By Devin Watkins
Pope Francis acknowledged the devastation wrecked so far by Hurricane Dorian in his greetings to journalists aboard the papal plane bound for Maputo, Mozambique, and asked everyone to pray for those affected.
“Those poor people,” he said, “who from one day to the next have lost their homes, everything, even their lives.”
Dorian crashed into the Bahamas on Sunday evening as a Category 5 hurricane, packing sustained winds nearing 300 km/h and storm surges of 5 m over normal tide levels.
At least 7 people were killed in the Bahamas, and nearly 13,000 homes were destroyed.

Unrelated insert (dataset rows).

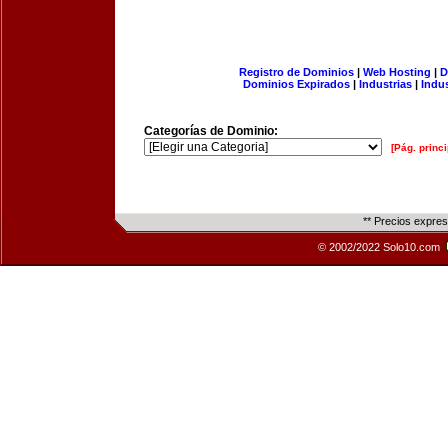
Registro de Dominios
|
Web Hosting
|
D
Dominios Expirados
|
Industrias
|
Indu
Categorías de Dominio:
[Pág. princi
** Precios expre
© 2002/2022 Solo10.com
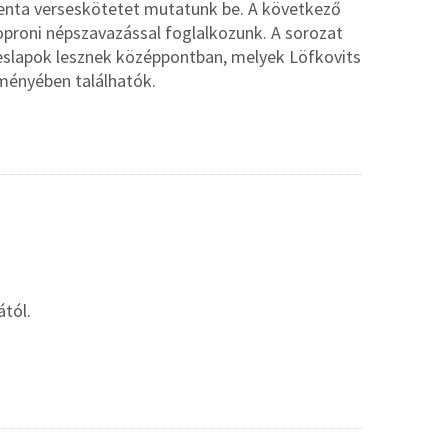
edenta verseskötetet mutatunk be. A következő
oproni népszavazással foglalkozunk. A sorozat
peslapok lesznek középpontban, melyek Löfkovits
ményében találhatók.
tól.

Bahamian Prime Minister Hubert Minnis said the death toll is expected to rise as rescue teams are able to reach flooded areas.
He called it “one of the greatest national crises in our country’s history.”
Hurricane Dorian first slammed into the Abaco Islands with the highest-ever-recorded wind speeds at landfall. On Monday, the storm struck Grand Bahama and hovered there for 2 days, causing severe damage and flooding.
Church preparing emergency aid
Archbishop Patrick Pinder, whose jurisdiction covers the Bahamas, said the local Catholic Church is working to procure humanitarian aid to send to those suffering the effects of Dorian.
“We have a huge task ahead of us, and we are going to need a lot of help,” he said.
The Archdiocese of Nassau will be collecting water, food, hygiene kits, and children’s products to distribute to those affected. “The initial response is in itself a huge task and will require a lot of resources," said Archbishop Pinder.
He called Dorian “a very powerful and destructive hurricane”, adding that “its impact has been particularly direct and severe on the islands of Abaco and Grand Bahama.”
More than 70,000 people were affected by the hurricane, said Archbishop Pinder, adding that recovery efforts “are sure to take a long time.”